Felipe Nunes avaliou que houve uma oscilação marginal favorável a Lula entre os independentes, interrompendo uma tendência negativa observada desde janeiro.

Na sequência aparecem:

* Ronaldo Caiado (PSD): 4%;
* Romeu Zema (Novo): 4%;
* Renan Santos (Missão): 2%.


Outros candidatos somam 1% ou menos. Os indecisos representam 5%, enquanto 10% disseram que pretendem votar em branco, nulo ou não votar.

Segundo a Quaest, 63% dos entrevistados afirmaram que já têm decisão definitiva de voto. Outros 37% disseram que ainda podem mudar de escolha.

Avaliação do governo Lula

A pesquisa também apontou melhora nos índices de avaliação do governo. A desaprovação caiu de 52% em abril para 49% em maio. Já a aprovação passou de 43% para 46%.

A avaliação negativa do governo oscilou de 42% para 39%, enquanto a avaliação positiva subiu de 31% para 34%. Outros 25% classificam a gestão como regular.

De acordo com o levantamento, 43% dos entrevistados dizem ter visto mais notícias negativas sobre o governo, índice menor que o registrado em abril, quando era de 48%. Já o percentual dos que enxergam mais notícias positivas subiu de 23% para 32%.

Nas últimas semanas, o governo anunciou medidas com impacto direto no cenário político e econômico, como uma nova edição do programa Desenrola, voltado para renegociação de dívidas, além da revogação da chamada “taxa das blusinhas” sobre compras internacionais de até US$ 50.

A Quaest também perguntou sobre o Desenrola 2.0. Para 50% dos entrevistados, o programa é uma boa iniciativa para ajudar famílias endividadas.
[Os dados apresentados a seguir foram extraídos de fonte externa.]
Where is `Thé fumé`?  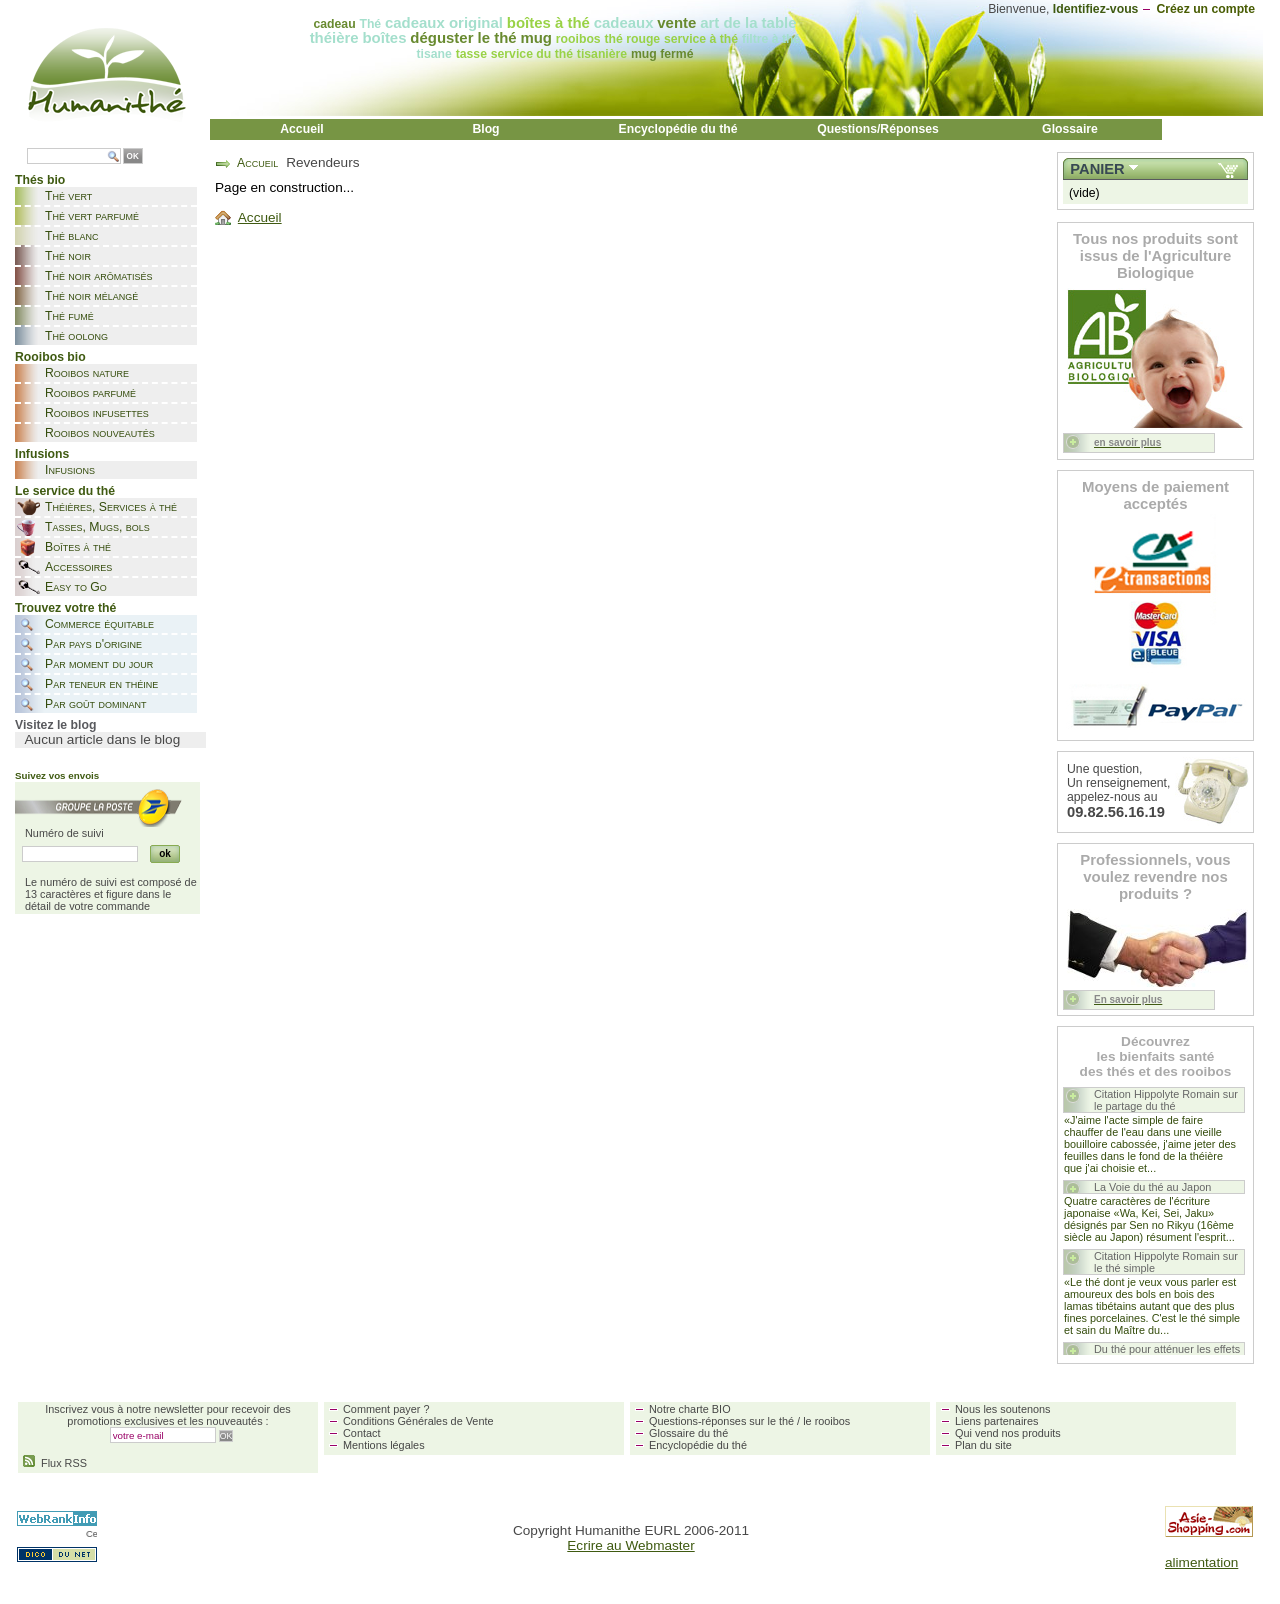 Thé fumé is located at coordinates (69, 316).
Outros 48% acreditam que a medida ajudará muito quem está no vermelho.

Sobre a visita de Lula ao presidente dos Estados Unidos, Donald Trump, 43% disseram que o presidente brasileiro saiu politicamente mais forte após o encontro.
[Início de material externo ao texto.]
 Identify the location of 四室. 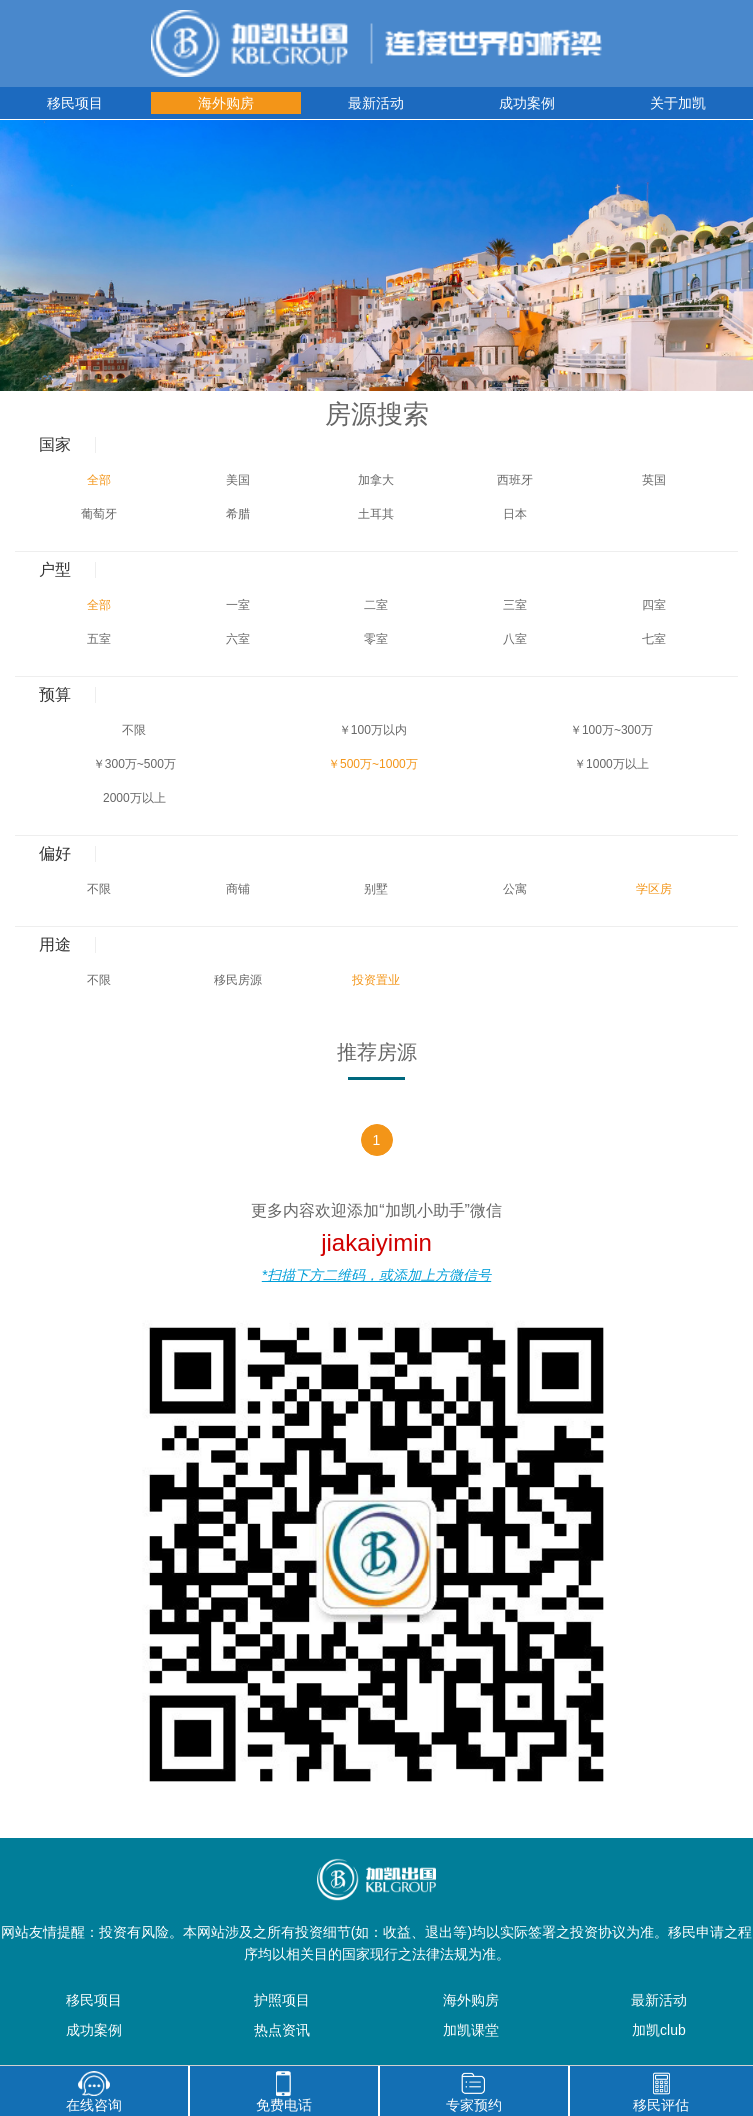
(654, 605).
Outros cenários de segundo turno

Nos demais cenários testados pela Quaest, Lula aparece à frente dos adversários.

Lula x Romeu Zema

* Lula: 44%;
* Romeu Zema: 37%.

Lula x Ronaldo Caiado

* Lula: 44%;
* Ronaldo Caiado: 35%.

Lula x Renan Santos

* Lula: 45%;
* Renan Santos: 28%.

Medo eleitoral divide eleitores

A pesquisa também investigou qual cenário político causa mais preocupação nos brasileiros. Para 44% dos entrevistados, o maior receio é a volta da família Bolsonaro ao poder. Já 42% afirmaram ter mais medo da reeleição de Lula. Outros 7% disseram temer ambos os cenários.

O levantamento foi encomendado pela Genial Investimentos e ouviu 2.004 pessoas com 16 anos ou mais entre os dias 8 e 11 de maio. A margem de erro é de dois pontos percentuais, com nível de confiança de 95%.